I know what you did.
I know you wrote that thing without starting with an outline.
Even if you know your subject matter forward and backward, hand and foot, tooth-by-tooth, there are few excuses for not writing an outline.
Even if you can write a good article without an outline, a good article isn’t the same as your best.
I’m a firm believer in writing outlines (even if it’s just a basic one) before jumping into a writing project. Outlines foster clarity, directness, efficiency, and cohesiveness. They reflect positively on you as a professional who takes a systematic, calculated approach to creating a well-crafted written text.
Granted, I’m not much of a feature writer, so I can’t really advise as to the best way to write for that type of media. But when it comes to writing for business, I can say without reservation that outlines make better writing.
You’re better off starting with an outline. Here’s why:
1. Outlines help you organize your ideas and research
When writing, it’s not like you’re just transcribing a mental document onto your computer—instead you’re taking raw materials and formulating them into a new whole. Building a framework (an outline) first can help you avoid some of the following issues:
- Excessively long introductions while you talk yourself through an idea
- Insufficient focus on a certain aspect of your topic because you’re too tired from writing your excessive introduction
- Disconnected orphan paragraphs that you added in because it sounded right at the time
Writing outlines helps you draw or strengthen neural connections that will better connect your ideas so you’re better equipped to write a cohesive treatise on the topic at hand.
2. Outlines can help you save time when working with clients
Which is faster—revising an outline or revising a finished draft?
Something I’ve done with clients before is take an initial conversation we’ve had and create an outline from my notes. Then I send them that outline to ensure I didn’t leave anything out. Whenever I’ve done this, the client has been appreciative and given good recommendations.

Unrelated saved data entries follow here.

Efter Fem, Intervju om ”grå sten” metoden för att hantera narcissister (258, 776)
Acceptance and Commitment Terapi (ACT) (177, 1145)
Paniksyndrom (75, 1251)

Maybe your clients aren’t interested in giving you this sort of feedback. Nevertheless, outlines can help reduce the amount of time you spend in revisions because you will start off with a vision of the finished whole before you start.
3. Outlines help you write faster
As I write this post, I’ve continuously referred to my outline above to keep me on track. I think one of the biggest wastes of time when writing is when you have to ask yourself, “Okay, what next?” without having a clear point of reference to look to. Especially if you’re writing in multiple sittings—without an outline, you’ll be starting from scratch every time you come back to the writing desk.
Outlines are short enough that when you write them, it’s easy to conceive in which order your supporting sections should go. That is not so easy when you are writing a full-length text.
Writing an outline takes some time, so you might fool yourself into thinking you don’t have time for an outline. I would argue that you don’t have time to not write an outline, because in the end you’ll save time.
Even if you’re very familiar with a topic, don’t ignore the outline. Use that familiarity to your advantage when creating the outline, which will in turn increase the efficiency of your writing.
4. Outlines help you write clearer, more cohesive texts
A cohesive text is characterized by the rhetorical agreement between the components of a text—in other words, readers can understand why you’re talking about both point A and point B in the same text.
Because an outline by nature forces you to structure your thoughts into a clear taxonomy, you will have to assess how each bit of information fits into the framework. This in turn helps you assimilate concepts into a mental framework, which improves your writing.
5. Outlines help you cut out the clutter
Writing a text without an outline is like driving with Grandpa who refuses to ask for directions. You might get where you need to go, but you’ll waste time, gas, and patience getting there. In the meantime, you’ll find yourself getting an earful of stories and facts, some relevant, some not.
Such is a text without an outline—full of side roads, tangents and non sequiturs. When you know where you’re going before you get behind the wheel, you can more easily cut out the unnecessary signposting and explanations to lean up your writing.
I’m planning on experimenting some more with outlines, to see how some additional planning can improve writing time. One thing I’m interested in trying is seeing if setting a target post length and then percentage word counts for each section would be beneficial. I’ll keep you in the loop.